03.07.2024 | aktual.: 04.07.2024 06:39
Na paradzie w Mińsku pojawiły się drony uderzeniowe, które dają Białorusi nowe możliwości atakowania celów położonych nawet ponad tysiąc kilometrów za linią frontu. Warto zaznaczyć, że są to prymitywne drony, które jednak w przypadku wykorzystania dużej ich liczby oraz w towarzystwie np. pocisków z systemu Polonez mogą utrudniać pracę obrony przeciwlotniczej przeciwnika.
Dalsza część artykułu pod materiałem wideo
Drony "Kochevnyk" - prymitywna konstrukcja, która może być problematyczna
Drony "Kochevnyk" to wariant Gerana-2, czyli licencji irańskich dronów Shahed-136, za którą Rosja zapłaciła Iranowi złotem. Są to proste maszyny bazujące na układzie skrzydła delta o rozpiętości 2,5 m, na którego krańcach znajdują się dwa stateczniki pionowe. Całkowita długość drona to 3,5 m, a jego masa wynosi ok. 200 kilogramów, z czego około 50 kilogramów przypada na głowicę bojową.

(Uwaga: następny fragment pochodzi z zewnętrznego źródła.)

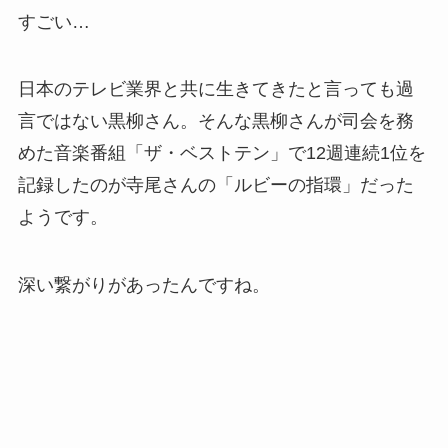
すごい…
日本のテレビ業界と共に生きてきたと言っても過
言ではない黒柳さん。そんな黒柳さんが司会を務
めた音楽番組「ザ・ベストテン」で12週連続1位を
記録したのが寺尾さんの「ルビーの指環」だった
ようです。
深い繋がりがあったんですね。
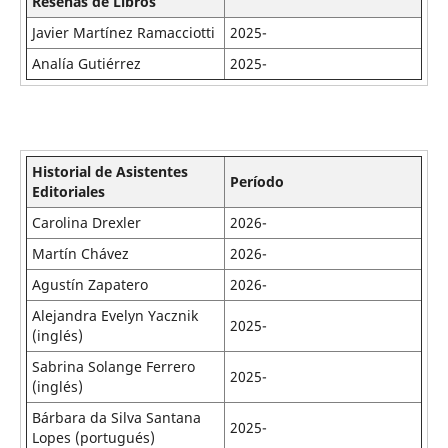
Reseñas de Libros
Marina Berri
2020-2023
Javier Martínez Ramacciotti
2025-
Javier Martínez Ramacciotti
2019-2024
Analía Gutiérrez
2025-
Lorena de Matteis
2016-2024
Ana María Marcovecchio
2016-2024
Daniela Lauría
2016-2023
Historial de Asistentes
Analía Gutiérrez
2016-2012
Período
Editoriales
Verónica Nercesian
2014-2022
Carolina Drexler
2026-
Mara Glozman
2012-2015
Martín Chávez
2026-
Alicia Avellana
2011-2014
Agustín Zapatero
2026-
Lucía Brandani
2009-2014
Alejandra Evelyn Yacznik
2025-
Laura Kornfeld
2004-2010
(inglés)
Susana Gallardo
2004-2006
Sabrina Solange Ferrero
2025-
(inglés)
Elena M. Rojas Mayer
1993-1995
Bárbara da Silva Santana
2025-
Lopes (portugués)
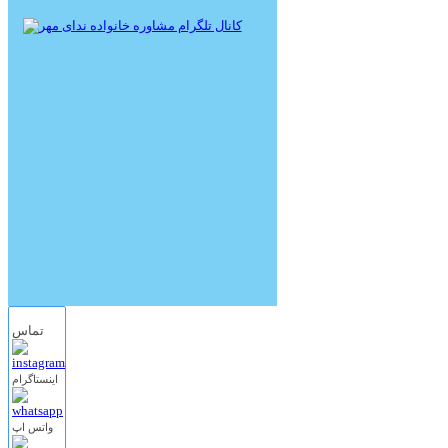
تماس
اینستاگرام
واتس اپ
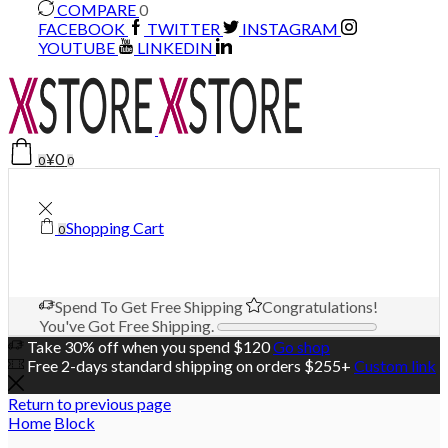
COMPARE
0
FACEBOOK
TWITTER
INSTAGRAM
YOUTUBE
LINKEDIN
¥
0
0
0
Shopping Cart
0
Spend
To Get Free Shipping
Congratulations!
You've Got Free Shipping.
Take 30% off when you spend $120
Go shop
Free 2-days standard shipping on orders $255+
Custom link
Return to previous page
Home
Block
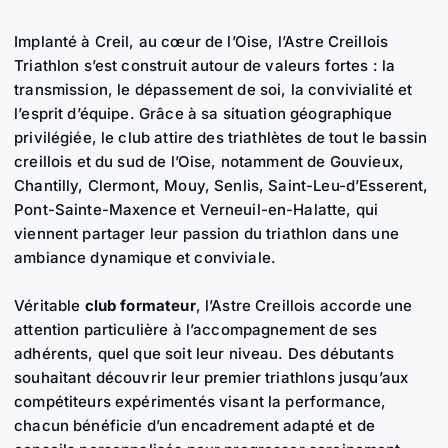
Implanté à Creil, au cœur de l’Oise, l’Astre Creillois
Triathlon s’est construit autour de valeurs fortes : la
transmission, le dépassement de soi, la convivialité et
l’esprit d’équipe. Grâce à sa situation géographique
privilégiée, le club attire des triathlètes de tout le bassin
creillois et du sud de l’Oise, notamment de Gouvieux,
Chantilly, Clermont, Mouy, Senlis, Saint-Leu-d’Esserent,
Pont-Sainte-Maxence et Verneuil-en-Halatte, qui
viennent partager leur passion du triathlon dans une
ambiance dynamique et conviviale.
Véritable
club formateur
, l’Astre Creillois accorde une
attention particulière à l’accompagnement de ses
adhérents, quel que soit leur niveau. Des débutants
souhaitant découvrir leur premier triathlons jusqu’aux
compétiteurs expérimentés visant la performance,
chacun bénéficie d’un encadrement adapté et de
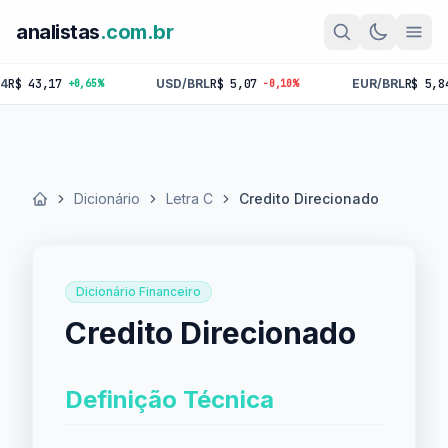
analistas
.com.br
 43,17
USD/BRL
R$ 5,07
EUR/BRL
R$ 5,84
+0,65%
-0,10%
-0
Dicionário
Letra C
Credito Direcionado
Início
Dicionário Financeiro
Credito Direcionado
Definição Técnica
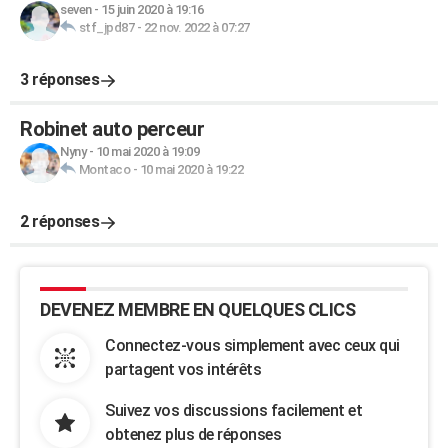
seven
-
15 juin 2020 à 19:16
stf_jpd87
-
22 nov. 2022 à 07:27
3 réponses
Robinet auto perceur
Nyny
-
10 mai 2020 à 19:09
Montaco
-
10 mai 2020 à 19:22
2 réponses
DEVENEZ MEMBRE EN QUELQUES CLICS
Connectez-vous simplement avec ceux qui
partagent vos intérêts
Suivez vos discussions facilement et
obtenez plus de réponses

Ta może dokonać dość dużych uszkodzeń jeśli trafi w cel. Z tym może być jednak problem, ponieważ dron jest wyposażony tylko w proste naprowadzanie oparte o cywilny moduł nawigacji inercyjnej i satelitarnej. To sprawia, że łatwiejsze jest jego zakłócenie oraz może atakować wyłącznie cele stacjonarne po wcześniej zaprogramowanej trasie lotu.
Irańskie drony wciąż ulepszane
Warto jednak zaznaczyć, że w toku wojny w Ukrainie Rosjanie ciągle ulepszali Shahedy dodając np. router na kartę SIM, aby wiedzieć kiedy i gdzie dron został zestrzelony, bądź malowali je na czarno.
Napęd maszyny stanowi śmigło pchające napędzane przez czterocylindrowy silnik spalinowy typu boxero mocy 50 KM, będący chińską kopią niemieckiego silnika LIMBACH L550 E. Zapas paliwa ma wystarczyć na przedział 1000-2500 km.
Z tego względu dron jest hałaśliwy, co ułatwia jego wykrycie nawet podczas lotu na niskim pułapie. Z kolei ze względu na prostą trajektorię lotu i prędkość przelotową do 180 km/h jest on bardzo łatwym celem nie tylko dla samobieżnych systemów typu Gepard, ale nawet dla grup interwencyjnych Ukraińców z bronią strzelecką i wielkokalibrowymi karabinami maszynowymi lub armatami automatycznymi zamontowanymi na pick-upach.